DIARIO DE UN ESCRITOR
Atienza, 30 de mayo de 2012
Voy en busca de mis paisajes sentimentales.
Por eso voy de Madrid a Atienza, buscando el retiro del Convento Santa Ana. Y
me dejo guiar por el GPS que me saca de la autovía de Zaragoza y me lleva por carreteras
secundarias y desiertas a Jadraque. Subo al castillo con el sol en vertical
sobre mi cabeza y a paso muy lento, controlando la deshidratación y los latidos
de mi maltrecho corazón. Bordeo la imponente fortaleza, cuando corono la loma, perfectamente
conservada, y sigo hasta Atienza con música de chicharra y aire que me seca los
labios y me hace ansiar una jarra de cerveza.
Con los años me torno conservador, Si un
establecimiento hotelero me gusta, repito. Así es que con el recuerdo del Hotel
Convento Santa Ana al que una vez, en la agonía de mi séptima vida, llegué,
regreso en la epifanía de mi octava. Cambiaron los dueños, como cambié yo, pero
el hotel es el mismo.
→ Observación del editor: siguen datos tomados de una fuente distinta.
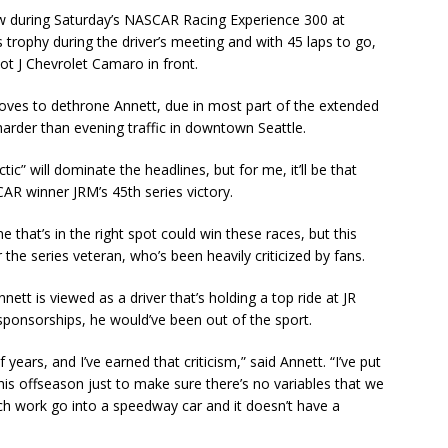
w during Saturday’s NASCAR Racing Experience 300 at
 trophy during the driver’s meeting and with 45 laps to go,
ot J Chevrolet Camaro in front.
moves to dethrone Annett, due in most part of the extended
rder than evening traffic in downtown Seattle.
ic” will dominate the headlines, but for me, it’ll be that
SCAR winner JRM’s 45th series victory.
 that’s in the right spot could win these races, but this
 the series veteran, who’s been heavily criticized by fans.
ett is viewed as a driver that’s holding a top ride at JR
 sponsorships, he would’ve been out of the sport.
f years, and I’ve earned that criticism,” said Annett. “I’ve put
this offseason just to make sure there’s no variables that we
uch work go into a speedway car and it doesn’t have a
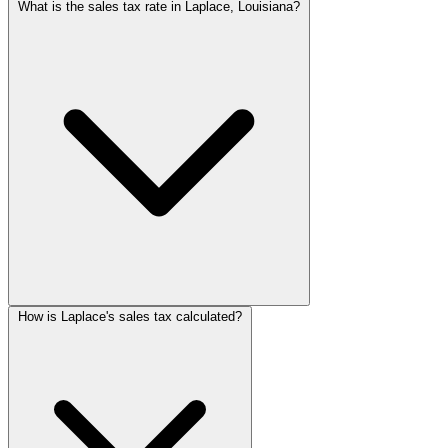
What is the sales tax rate in Laplace, Louisiana?
How is Laplace's sales tax calculated?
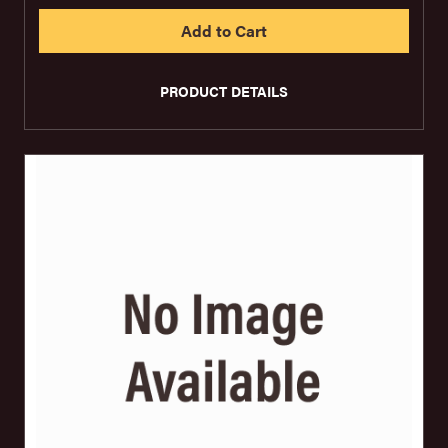
PRODUCT DETAILS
Un expansivo porteño, huido del corralito argentino, alto
y con bigote poblado, se encarga del bar y la cocina; un elegante caballero delgado
y de pelo cano y edad pareja a la mía, atiende la recepción; una guapa
sudamericana, quizá colombiana, se encarga de las habitaciones y ayuda en las
mesas, parca en sonrisas.
Me ducho, bajo a comer, hago una siesta
reparadora a la hora en que las cigarras atruenan el campo castellano y me voy
a dar un paseo a las siete de la tarde, con un sol que abrasa el páramo y a mí que por él ando.
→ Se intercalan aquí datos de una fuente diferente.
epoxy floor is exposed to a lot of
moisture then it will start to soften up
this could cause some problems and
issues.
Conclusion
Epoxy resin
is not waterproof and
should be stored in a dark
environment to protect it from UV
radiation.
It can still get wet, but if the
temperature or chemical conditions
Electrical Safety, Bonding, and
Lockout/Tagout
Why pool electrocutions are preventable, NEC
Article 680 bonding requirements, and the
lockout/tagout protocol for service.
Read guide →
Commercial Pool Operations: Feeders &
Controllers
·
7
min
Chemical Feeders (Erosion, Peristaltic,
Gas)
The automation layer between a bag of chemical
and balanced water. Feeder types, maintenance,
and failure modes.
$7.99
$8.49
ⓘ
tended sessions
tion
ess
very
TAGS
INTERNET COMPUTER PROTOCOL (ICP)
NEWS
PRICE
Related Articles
Paseo entre trigales que son verdes, antes de
ser dorados, y tierras roturadas de color ocre, sorteo un rebaño de corderos
por el aviso de sus perros pastores que velan por él, trepo hasta un suave
altozano con el sol ya moribundo, pero que muere matando, busco el acomodo de
una roca recubierta de musgo dorado y dejo que mi vista planee, como los dos
buitres que me vienen siguiendo por si desfallezco, por esa tierra infinita y
parcelada a la que los chopos, esculturas arbóreas, ponen su nota de sombra o
indican, cuando conforman un muro verde, la presencia de algún humedal o un
pequeño arroyo que palia, modestamente, la sequedad de tanta tierra de secano.
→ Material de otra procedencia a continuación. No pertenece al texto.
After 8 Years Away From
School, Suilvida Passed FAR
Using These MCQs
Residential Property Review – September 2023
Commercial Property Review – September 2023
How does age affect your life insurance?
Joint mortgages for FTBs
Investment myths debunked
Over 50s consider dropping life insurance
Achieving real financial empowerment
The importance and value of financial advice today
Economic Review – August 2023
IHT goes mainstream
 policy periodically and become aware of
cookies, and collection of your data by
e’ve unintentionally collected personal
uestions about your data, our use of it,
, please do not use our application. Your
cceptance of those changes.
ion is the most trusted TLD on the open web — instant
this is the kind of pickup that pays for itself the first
Ante este paisaje castellano, severo y
adusto, de campesinos de Solana con rostros cuarteados por el sol, tierras
roturados y cielos límpidos manchados por la mota de alguna nube solitaria,
antes esos pueblos de roca roja que se arraciman en torno a la espadaña de su
iglesia románica y esas espigas mecidas por el viento que son un mar verde
agitado que llega hasta el horizonte, sale mi espíritu mesetario y el recuerdo
indeleble de esos tres veranos de mi infancia, pasados en estos paisajes que en
nada han cambiado salvo en sus caminos que son carreteras asfaltadas y en los
postes de electricidad que llevan la luz a sus casas.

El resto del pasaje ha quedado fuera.